The endosperm contains 36.3% water, 4.5% protein, 41.6% fat, 13.0% carbohydrates, 3.6% fibre and 1.0% minerals, while copra contains 6.8% water, 7.6% protein, 63.7% fat, 16.1% carbohydrates 3.8% fibre and 2.0% minerals (Purseglove, 1987).
 

By-products and other uses


The fibrous mesocarp (husk) yields fibre coir for doormats, matting, cordage, while the residual coir-dust is used as a peat substitute in horticulture. The coconut liquid from unripe fruit, which contains plant growth substances, is used in plant physiology experiments; it has also been used in the Pacific theatre during World War II as a substitute for a glucose drip in surgery. In addition to the commercial importance of coconut oil for margarine it is also used in the soap and cosmetic industries and in the manufacture of detergents and resins, it is also used for cooking and as an illuminant, and the coconut stearin used for candles. The copra residue after extraction of oil is used in cattle and poultry foods; the stony endocarp (shell) may be used for fuel, also used for containers and craft work, buttons, combs, bangles, musical instruments, etc. The finely ground shells are used in the plastics industry as fillers, also in the manufacture of gas absorbent charcoal for use in gas masks, etc.; the distilled shells yield wood tar and, although not currently economic, furfural (C5H4O2), which may be used as a solvent for cellulose nitrate and in the manufacture of dyes and plastics.

The apical buds from old trees are used for tinned palm hearts. The trunk is tapped for the sugary sap known as toddy which, when fresh, may be used as a bread yeast. Evaporated, toddy yields jaggery (palm sugar). Toddy may be fermented to produce coconut vinegar. The distillation of fermented toddy yields a strong alcoholic liquor (arrack) containing 30-40% alcohol. The leaves are used for basketry, thatch, etc., and the midribs for brooms, baskets, fish-traps, fences, etc. The trunk is used for building; the closely grained outer wood (porcupine wood) is used for furniture, carving and veneers. The roots are used for tooth sticks. Almost all parts are used in local medicines and various ceremonial customs. Dwarf cultivars serve as the mother palm in creating productive hybrids, they may also be grown as ornamentals (Howes, 1948; Hedrick, 1972; Menninger, 1977; Johnson, 1983; Rosengarten, 1984; Purseglove, 1987; Mabberley, 1987).
 

Marketing


Coconut has been the major source of vegetable oil in the twentieth century, now surpassed by the soya bean and oil palm. World production of coconuts is currently 43.4 million tonnes (and of copra 4.6 million tonnes), of which Indonesia is the largest producer with 14.2 million tonnes, followed by the Philippines with 9.3 million tonnes; the Philippines is also the largest producer of copra with 1.8 million tonnes followed by Indonesia with 1.1 million tonnes.
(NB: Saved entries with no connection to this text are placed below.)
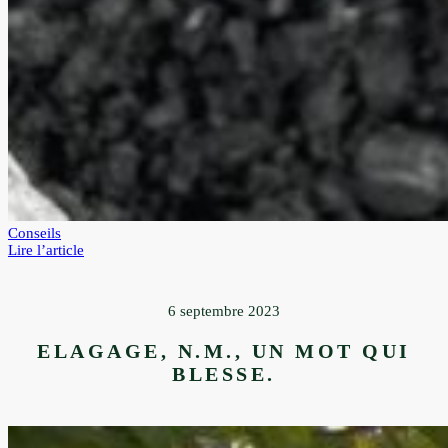
Conseils
:
Lire l’article
Le
biochar,
l’or
6 septembre 2023
noir
pour
ELAGAGE, N.M., UN MOT QUI
les
arbres
BLESSE.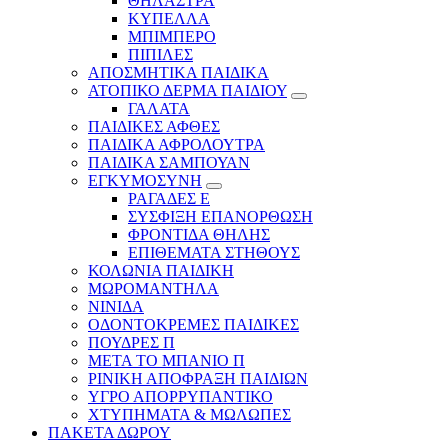
ΘΗΛΑΣΤΡΑ
ΚΥΠΕΛΛΑ
ΜΠΙΜΠΕΡΟ
ΠΙΠΙΛΕΣ
ΑΠΟΣΜΗΤΙΚΑ ΠΑΙΔΙΚΑ
ΑΤΟΠΙΚΟ ΔΕΡΜΑ ΠΑΙΔΙΟΥ
ΓΑΛΑΤΑ
ΠΑΙΔΙΚΕΣ ΑΦΘΕΣ
ΠΑΙΔΙΚΑ ΑΦΡΟΛΟΥΤΡΑ
ΠΑΙΔΙΚΑ ΣΑΜΠΟΥΑΝ
ΕΓΚΥΜΟΣΥΝΗ
ΡΑΓΑΔΕΣ Ε
ΣΥΣΦΙΞΗ ΕΠΑΝΟΡΘΩΣΗ
ΦΡΟΝΤΙΔΑ ΘΗΛΗΣ
ΕΠΙΘΕΜΑΤΑ ΣΤΗΘΟΥΣ
ΚΟΛΩΝΙΑ ΠΑΙΔΙΚΗ
ΜΩΡΟΜΑΝΤΗΛΑ
ΝΙΝΙΔΑ
ΟΔΟΝΤΟΚΡΕΜΕΣ ΠΑΙΔΙΚΕΣ
ΠΟΥΔΡΕΣ Π
ΜΕΤΑ ΤΟ ΜΠΑΝΙΟ Π
ΡΙΝΙΚΗ ΑΠΟΦΡΑΞΗ ΠΑΙΔΙΩΝ
ΥΓΡΟ ΑΠΟΡΡΥΠΑΝΤΙΚΟ
ΧΤΥΠΗΜΑΤΑ & ΜΩΛΩΠΕΣ
ΠΑΚΕΤΑ ΔΩΡΟΥ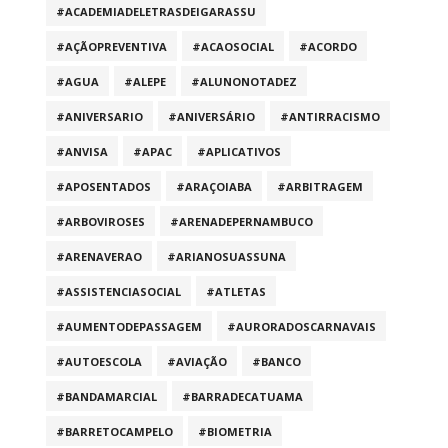
#ACADEMIADELETRASDEIGARASSU
#AÇÃOPREVENTIVA
#ACAOSOCIAL
#ACORDO
#AGUA
#ALEPE
#ALUNONOTADEZ
#ANIVERSARIO
#ANIVERSÁRIO
#ANTIRRACISMO
#ANVISA
#APAC
#APLICATIVOS
#APOSENTADOS
#ARAÇOIABA
#ARBITRAGEM
#ARBOVIROSES
#ARENADEPERNAMBUCO
#ARENAVERAO
#ARIANOSUASSUNA
#ASSISTENCIASOCIAL
#ATLETAS
#AUMENTODEPASSAGEM
#AURORADOSCARNAVAIS
#AUTOESCOLA
#AVIAÇÃO
#BANCO
#BANDAMARCIAL
#BARRADECATUAMA
#BARRETOCAMPELO
#BIOMETRIA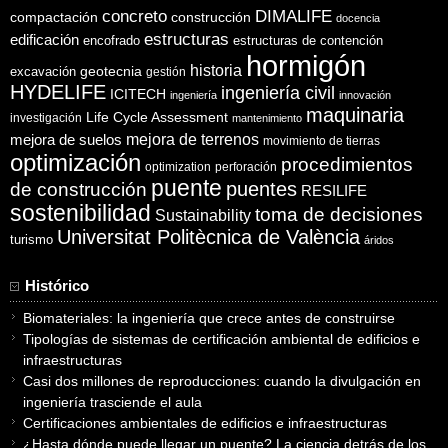
concreto
DIMALIFE
compactación
construcción
docencia
estructuras
edificación
encofrado
estructuras de contención
hormigón
historia
excavación
geotecnia
gestión
HYDELIFE
ingeniería civil
ICITECH
ingeniería
innovación
maquinaria
Life Cycle Assessment
investigación
mantenimiento
mejora de suelos
mejora de terrenos
movimiento de tierras
optimización
procedimientos
optimization
perforación
puente
puentes
de construcción
RESILIFE
sostenibilidad
toma de decisiones
Sustainability
Universitat Politècnica de València
turismo
áridos
Histórico
Biomateriales: la ingeniería que crece antes de construirse
Tipologías de sistemas de certificación ambiental de edificios e
infraestructuras
Casi dos millones de reproducciones: cuando la divulgación en
ingeniería trasciende el aula
Certificaciones ambientales de edificios e infraestructuras
¿Hasta dónde puede llegar un puente? La ciencia detrás de los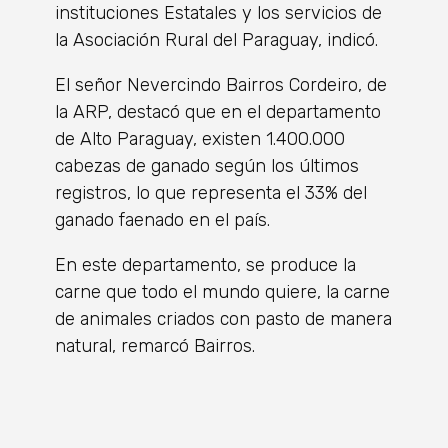
instituciones Estatales y los servicios de
la Asociación Rural del Paraguay, indicó.
El señor Nevercindo Bairros Cordeiro, de
la ARP, destacó que en el departamento
de Alto Paraguay, existen 1.400.000
cabezas de ganado según los últimos
registros, lo que representa el 33% del
ganado faenado en el país.
En este departamento, se produce la
carne que todo el mundo quiere, la carne
de animales criados con pasto de manera
natural, remarcó Bairros.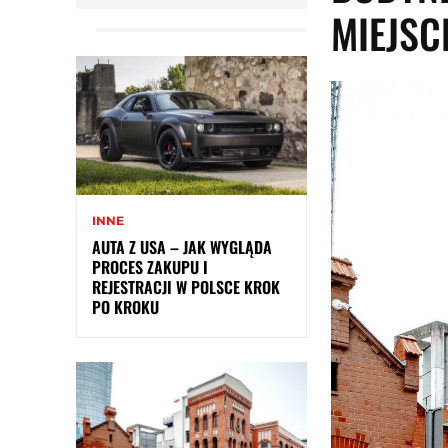
MIEJSC
INNE
AUTA Z USA – JAK WYGLĄDA
PROCES ZAKUPU I
REJESTRACJI W POLSCE KROK
PO KROKU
Mozambique is the largest producer in Africa with 0.4 and 0.07 million tonnes of coconuts and copra respectively with Mexico the largest producer in America with 1.0 and 0.2 million tonnes of coconuts and copra respectively (Purseglove, 1987; FAO, 1994).
 

Discussion


Due to its multiplicity of uses the coconut is known as the "tree of life", the tree of heaven's and mankind's greatest provider in the tropics. New World production from tall palms has been seriously threatened by palm lethal yellowing, a disease of an unknown etiology but probably caused by a mycoplasma-like organism (MLO) (Holliday, 1989). Should the disease spread to the Old World there would have to be a massive replanting with immune, high yielding cultivars for plantations to remain productive. Unfortunately 95% of the coconut producers are small holders and may be unable to bear the cost of replanting.